- _TASK TO COMPLETE_: Search the records for "swath". Copy every line where it appears.

- _Data entries_:
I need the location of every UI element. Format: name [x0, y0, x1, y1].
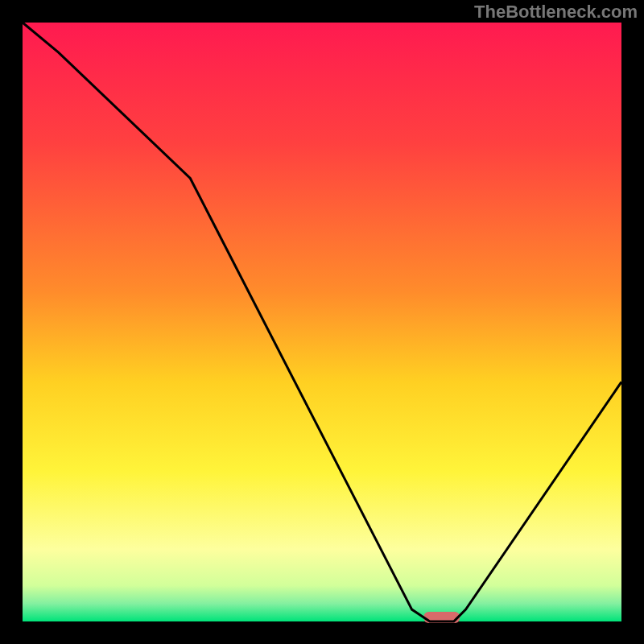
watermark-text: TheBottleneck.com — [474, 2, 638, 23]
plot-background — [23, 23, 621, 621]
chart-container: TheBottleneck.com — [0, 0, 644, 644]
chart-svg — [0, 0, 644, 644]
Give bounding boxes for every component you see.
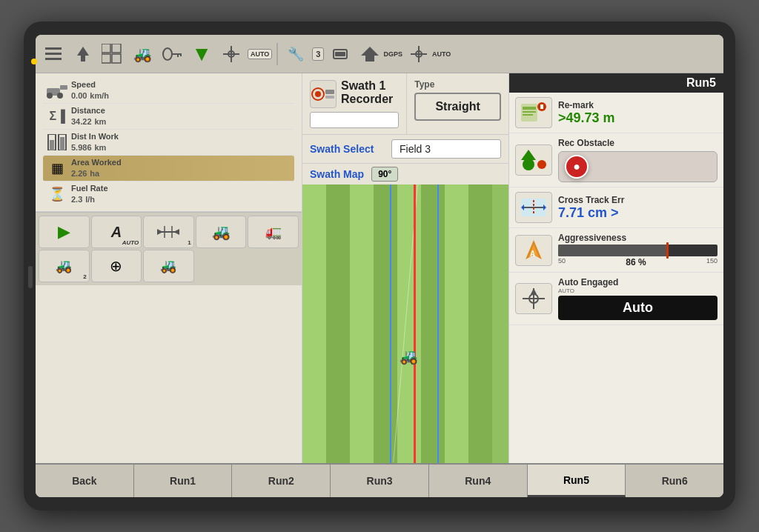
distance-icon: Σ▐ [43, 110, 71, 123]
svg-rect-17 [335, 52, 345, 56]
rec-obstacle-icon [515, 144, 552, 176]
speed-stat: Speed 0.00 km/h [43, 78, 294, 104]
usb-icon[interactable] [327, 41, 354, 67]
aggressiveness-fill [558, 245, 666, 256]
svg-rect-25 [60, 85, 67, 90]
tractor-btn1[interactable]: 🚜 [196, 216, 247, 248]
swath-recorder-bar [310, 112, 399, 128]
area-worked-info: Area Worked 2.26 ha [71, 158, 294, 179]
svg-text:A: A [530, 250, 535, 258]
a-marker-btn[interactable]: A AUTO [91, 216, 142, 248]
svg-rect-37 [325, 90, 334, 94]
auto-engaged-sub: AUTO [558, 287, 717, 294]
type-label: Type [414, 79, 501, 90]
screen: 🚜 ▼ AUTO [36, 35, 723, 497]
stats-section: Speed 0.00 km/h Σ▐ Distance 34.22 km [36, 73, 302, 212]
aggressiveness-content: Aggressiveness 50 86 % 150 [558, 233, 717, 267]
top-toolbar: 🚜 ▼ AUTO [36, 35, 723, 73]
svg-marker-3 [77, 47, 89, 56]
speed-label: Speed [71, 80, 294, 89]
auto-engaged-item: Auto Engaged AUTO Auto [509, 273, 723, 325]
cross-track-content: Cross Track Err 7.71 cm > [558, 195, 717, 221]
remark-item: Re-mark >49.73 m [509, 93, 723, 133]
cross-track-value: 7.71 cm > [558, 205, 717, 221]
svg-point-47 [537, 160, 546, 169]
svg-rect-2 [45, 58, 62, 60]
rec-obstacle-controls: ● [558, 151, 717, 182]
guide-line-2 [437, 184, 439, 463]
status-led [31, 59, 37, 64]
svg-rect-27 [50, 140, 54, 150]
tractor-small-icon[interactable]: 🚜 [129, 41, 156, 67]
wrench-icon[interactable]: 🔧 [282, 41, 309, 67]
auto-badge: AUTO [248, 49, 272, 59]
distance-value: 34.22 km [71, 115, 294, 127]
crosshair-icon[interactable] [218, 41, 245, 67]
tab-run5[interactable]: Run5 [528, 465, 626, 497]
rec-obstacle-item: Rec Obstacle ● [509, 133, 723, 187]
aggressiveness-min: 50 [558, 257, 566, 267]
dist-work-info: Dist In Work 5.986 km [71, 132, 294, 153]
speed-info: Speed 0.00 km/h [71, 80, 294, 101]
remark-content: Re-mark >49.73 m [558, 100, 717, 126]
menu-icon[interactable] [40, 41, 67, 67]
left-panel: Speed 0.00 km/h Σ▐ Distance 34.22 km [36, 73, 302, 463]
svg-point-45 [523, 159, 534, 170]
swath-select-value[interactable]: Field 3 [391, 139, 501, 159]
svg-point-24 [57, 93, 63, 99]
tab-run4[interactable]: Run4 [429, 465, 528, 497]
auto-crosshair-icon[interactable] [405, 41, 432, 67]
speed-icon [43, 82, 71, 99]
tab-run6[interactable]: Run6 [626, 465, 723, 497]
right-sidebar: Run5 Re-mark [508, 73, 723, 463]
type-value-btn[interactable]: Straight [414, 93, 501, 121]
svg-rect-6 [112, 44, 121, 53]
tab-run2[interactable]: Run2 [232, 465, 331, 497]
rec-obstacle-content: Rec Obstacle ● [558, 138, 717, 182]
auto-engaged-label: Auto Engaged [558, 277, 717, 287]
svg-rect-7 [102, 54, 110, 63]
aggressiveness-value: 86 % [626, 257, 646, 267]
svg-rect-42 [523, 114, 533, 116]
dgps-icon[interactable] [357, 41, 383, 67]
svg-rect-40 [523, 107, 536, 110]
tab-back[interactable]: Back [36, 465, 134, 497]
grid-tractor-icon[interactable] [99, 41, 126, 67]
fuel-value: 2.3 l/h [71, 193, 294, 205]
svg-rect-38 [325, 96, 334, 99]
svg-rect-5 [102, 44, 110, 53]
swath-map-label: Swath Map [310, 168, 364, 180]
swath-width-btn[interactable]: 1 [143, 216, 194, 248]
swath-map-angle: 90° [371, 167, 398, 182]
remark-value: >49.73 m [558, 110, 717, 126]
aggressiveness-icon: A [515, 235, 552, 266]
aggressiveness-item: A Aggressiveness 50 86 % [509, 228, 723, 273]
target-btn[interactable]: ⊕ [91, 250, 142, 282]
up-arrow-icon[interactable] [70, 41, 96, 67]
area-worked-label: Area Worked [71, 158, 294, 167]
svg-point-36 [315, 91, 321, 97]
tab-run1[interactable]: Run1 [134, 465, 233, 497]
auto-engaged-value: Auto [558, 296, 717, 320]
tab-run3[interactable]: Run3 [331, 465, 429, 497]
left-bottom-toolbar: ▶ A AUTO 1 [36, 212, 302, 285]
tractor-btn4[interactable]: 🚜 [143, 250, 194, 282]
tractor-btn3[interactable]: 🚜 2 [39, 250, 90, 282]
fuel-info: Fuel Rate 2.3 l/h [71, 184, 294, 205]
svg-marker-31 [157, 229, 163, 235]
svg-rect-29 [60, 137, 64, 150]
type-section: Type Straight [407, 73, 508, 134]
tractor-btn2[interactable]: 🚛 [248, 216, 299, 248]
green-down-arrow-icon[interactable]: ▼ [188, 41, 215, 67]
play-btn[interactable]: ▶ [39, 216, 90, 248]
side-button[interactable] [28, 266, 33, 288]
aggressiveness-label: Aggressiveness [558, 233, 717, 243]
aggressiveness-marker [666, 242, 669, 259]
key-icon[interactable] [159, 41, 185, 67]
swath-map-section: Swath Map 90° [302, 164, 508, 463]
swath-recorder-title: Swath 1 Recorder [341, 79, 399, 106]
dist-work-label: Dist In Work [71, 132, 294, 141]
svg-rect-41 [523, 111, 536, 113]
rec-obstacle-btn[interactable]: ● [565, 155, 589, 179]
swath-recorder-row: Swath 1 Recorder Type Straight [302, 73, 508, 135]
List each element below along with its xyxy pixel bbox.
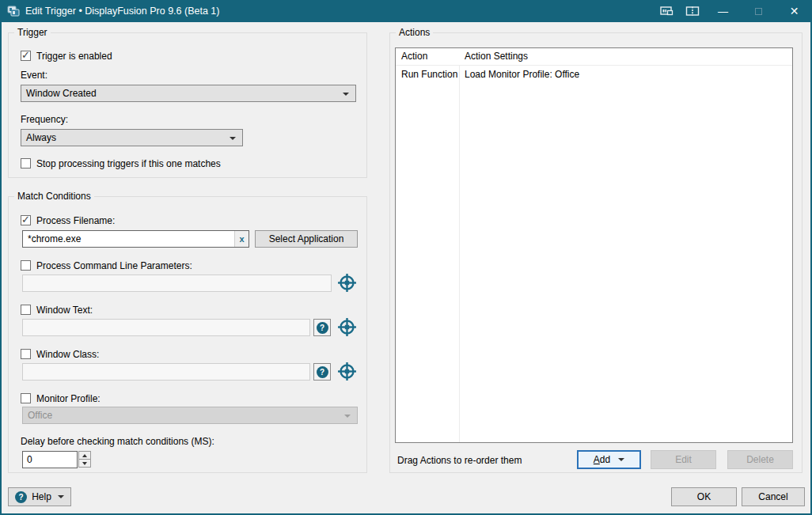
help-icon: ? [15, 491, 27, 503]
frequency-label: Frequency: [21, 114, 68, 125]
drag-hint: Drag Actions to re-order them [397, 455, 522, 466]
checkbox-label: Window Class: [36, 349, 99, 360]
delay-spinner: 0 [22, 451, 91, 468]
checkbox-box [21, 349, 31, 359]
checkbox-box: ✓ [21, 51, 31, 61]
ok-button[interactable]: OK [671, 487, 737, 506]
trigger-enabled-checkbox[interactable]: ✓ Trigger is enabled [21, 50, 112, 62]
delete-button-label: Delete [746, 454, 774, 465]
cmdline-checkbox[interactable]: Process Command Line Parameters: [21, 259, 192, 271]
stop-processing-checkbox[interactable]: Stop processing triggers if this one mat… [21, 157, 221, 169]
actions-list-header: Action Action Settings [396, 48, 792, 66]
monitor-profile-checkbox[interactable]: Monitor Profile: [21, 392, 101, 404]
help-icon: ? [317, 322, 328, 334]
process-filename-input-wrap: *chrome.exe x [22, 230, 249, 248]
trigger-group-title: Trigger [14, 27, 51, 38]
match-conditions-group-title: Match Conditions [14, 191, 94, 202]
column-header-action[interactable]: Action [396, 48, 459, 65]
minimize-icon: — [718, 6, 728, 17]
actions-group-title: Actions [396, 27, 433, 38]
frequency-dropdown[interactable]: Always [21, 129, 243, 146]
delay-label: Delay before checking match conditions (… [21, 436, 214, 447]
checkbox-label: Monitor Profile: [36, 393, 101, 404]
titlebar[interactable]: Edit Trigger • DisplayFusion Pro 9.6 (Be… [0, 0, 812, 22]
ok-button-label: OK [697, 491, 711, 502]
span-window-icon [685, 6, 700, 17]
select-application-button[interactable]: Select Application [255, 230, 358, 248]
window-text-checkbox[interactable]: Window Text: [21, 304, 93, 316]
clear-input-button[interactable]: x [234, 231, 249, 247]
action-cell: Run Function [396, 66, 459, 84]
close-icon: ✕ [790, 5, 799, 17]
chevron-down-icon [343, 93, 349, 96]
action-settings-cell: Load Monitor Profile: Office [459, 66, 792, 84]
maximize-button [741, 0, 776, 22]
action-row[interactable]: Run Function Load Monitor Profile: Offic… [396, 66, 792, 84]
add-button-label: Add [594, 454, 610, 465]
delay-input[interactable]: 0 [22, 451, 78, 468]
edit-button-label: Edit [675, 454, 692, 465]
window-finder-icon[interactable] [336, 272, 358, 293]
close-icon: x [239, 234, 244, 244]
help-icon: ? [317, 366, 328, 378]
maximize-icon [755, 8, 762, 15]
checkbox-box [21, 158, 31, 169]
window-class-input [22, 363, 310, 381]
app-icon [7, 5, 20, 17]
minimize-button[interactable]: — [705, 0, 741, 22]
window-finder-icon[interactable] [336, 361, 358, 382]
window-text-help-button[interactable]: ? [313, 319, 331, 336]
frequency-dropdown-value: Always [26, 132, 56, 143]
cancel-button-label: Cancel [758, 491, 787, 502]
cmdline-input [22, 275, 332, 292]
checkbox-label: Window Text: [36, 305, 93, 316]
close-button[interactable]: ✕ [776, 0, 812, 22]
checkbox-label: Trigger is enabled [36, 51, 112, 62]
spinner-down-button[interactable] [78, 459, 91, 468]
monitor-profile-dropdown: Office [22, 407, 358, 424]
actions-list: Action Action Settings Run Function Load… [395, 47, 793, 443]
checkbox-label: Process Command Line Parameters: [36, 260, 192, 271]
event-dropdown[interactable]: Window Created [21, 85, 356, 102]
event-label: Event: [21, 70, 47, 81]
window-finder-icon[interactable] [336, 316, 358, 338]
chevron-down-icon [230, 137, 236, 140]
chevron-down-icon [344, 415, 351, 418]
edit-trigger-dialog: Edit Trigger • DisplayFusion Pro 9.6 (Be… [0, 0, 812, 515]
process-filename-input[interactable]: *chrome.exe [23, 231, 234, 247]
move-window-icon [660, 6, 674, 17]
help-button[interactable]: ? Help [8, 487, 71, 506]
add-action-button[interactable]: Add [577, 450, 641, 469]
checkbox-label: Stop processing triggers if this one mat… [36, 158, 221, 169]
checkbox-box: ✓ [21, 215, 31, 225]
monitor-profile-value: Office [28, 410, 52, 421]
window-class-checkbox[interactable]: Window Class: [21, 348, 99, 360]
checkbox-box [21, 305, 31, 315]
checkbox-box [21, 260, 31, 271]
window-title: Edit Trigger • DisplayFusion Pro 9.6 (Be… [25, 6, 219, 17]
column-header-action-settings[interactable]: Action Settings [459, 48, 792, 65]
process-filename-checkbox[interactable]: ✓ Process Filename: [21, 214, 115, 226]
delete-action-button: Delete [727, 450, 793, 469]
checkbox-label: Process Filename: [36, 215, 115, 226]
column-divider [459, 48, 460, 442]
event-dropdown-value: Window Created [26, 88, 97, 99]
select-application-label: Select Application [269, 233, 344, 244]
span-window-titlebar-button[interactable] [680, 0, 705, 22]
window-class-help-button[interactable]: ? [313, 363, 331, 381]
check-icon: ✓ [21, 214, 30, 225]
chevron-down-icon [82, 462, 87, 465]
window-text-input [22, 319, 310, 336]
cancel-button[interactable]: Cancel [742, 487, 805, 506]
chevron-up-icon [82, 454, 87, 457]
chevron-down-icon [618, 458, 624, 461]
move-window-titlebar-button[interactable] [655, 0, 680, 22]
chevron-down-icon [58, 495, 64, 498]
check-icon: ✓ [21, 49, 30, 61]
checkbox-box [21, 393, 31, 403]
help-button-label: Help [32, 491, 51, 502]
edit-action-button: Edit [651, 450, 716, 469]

- _RESPONSE TO THIS TASK_:
swath-recorder-bar [310, 112, 399, 128]
swath-select-value[interactable]: Field 3 [391, 139, 501, 159]
swath-map-label: Swath Map [310, 168, 364, 180]
swath-width-btn[interactable]: 1 [143, 216, 194, 248]
swath-map-angle: 90° [371, 167, 398, 182]
swath-map-section: Swath Map 90° [302, 164, 508, 463]
swath-recorder-title: Swath 1 Recorder [341, 79, 399, 106]
swath-recorder-row: Swath 1 Recorder Type Straight [302, 73, 508, 135]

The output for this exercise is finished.